Certain plastics with chemical dipoles, such as PVC, polyamides (PA) and acetates can be heated with high frequency electromagnetic waves. High frequency welding uses this property to soften the plastics for joining. The heating can be localized, and the process can be continuous. Also known as Dielectric Sealing, R.F. (Radio Frequency) Heat Sealing.

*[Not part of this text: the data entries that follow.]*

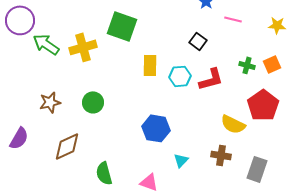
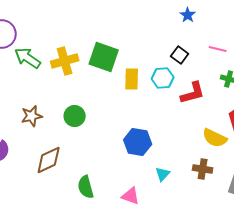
pink line: (233, 19) -> (218, 49), moved
green square: (122, 26) -> (104, 57), moved
cyan hexagon: (180, 76) -> (163, 78), moved

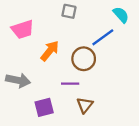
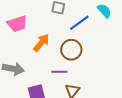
blue line: (103, 37) -> (79, 23), moved

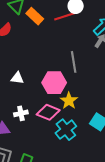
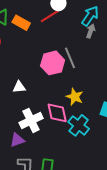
pink hexagon: (54, 83) -> (53, 63), moved
pink diamond: (48, 112) -> (57, 113), turned 70
white cross: (21, 113) -> (31, 120), size x1.6

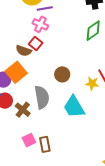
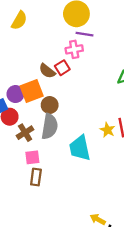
pink cross: (40, 24) -> (74, 49), turned 35
brown circle: (62, 74) -> (50, 105), moved
pink square: (29, 140) -> (32, 157), moved

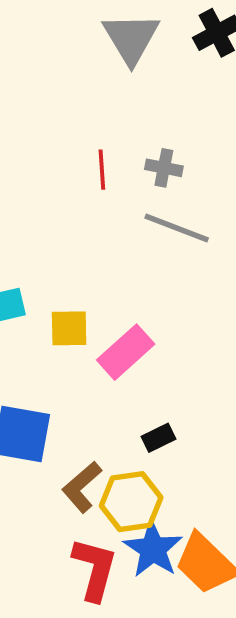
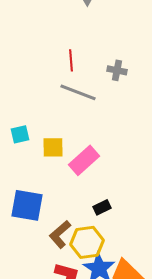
gray cross: (164, 168) -> (117, 70), moved
gray line: (177, 228) -> (78, 92), moved

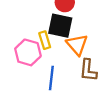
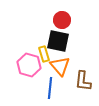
orange triangle: (77, 45) -> (60, 66), moved

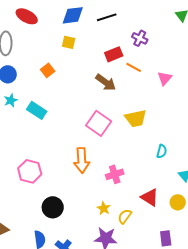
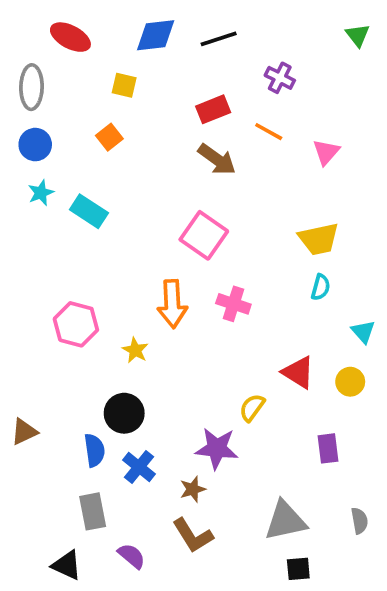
yellow square: (69, 42) -> (124, 85), moved
red rectangle: (114, 54) -> (213, 109), moved
yellow trapezoid: (136, 118) -> (319, 239), moved
pink cross: (115, 174) -> (233, 304), moved, turned 36
black circle: (53, 207) -> (124, 413), moved
yellow star: (104, 208) -> (135, 350), moved

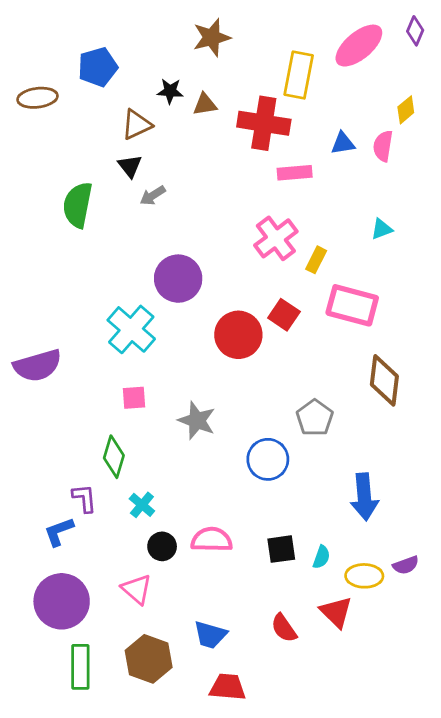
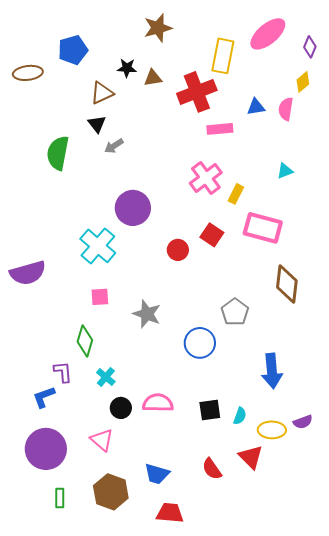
purple diamond: (415, 31) -> (310, 47), moved
red cross: (264, 123) -> (197, 92), turned -30
red circle: (238, 335) -> (178, 250), size x0.6
green rectangle: (80, 667) -> (60, 498), size x0.6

Radio frequency welding is a very mature technology that has been around since the 1940s. Two pieces of material are placed on a table press that applies pressure to both surface areas. Dies are used to direct the welding process. When the press comes together, high frequency waves (usually 27.120 MHz) are passed through the small area between the die and the table where the weld takes place. This high frequency (radio frequency) field causes the molecules in certain materials to move and get hot, and the combination of this heat under pressure causes the weld to take the shape of the die. RF welding is fast. This type of welding is used to connect polymer films used in a variety of industries where a strong consistent leak-proof seal is required. In the fabrics industry, RF is most often used to weld PVC and polyurethane (PU) coated fabrics. This is a very consistent method of welding.
The most common materials used in RF welding are PVC and polyurethane. It is also possible to weld other polymers such as Nylon, PET, PEVA, EVA and some ABS plastics. Exercise caution when welding urethane as it has been known to give off cyanide gasses when melting.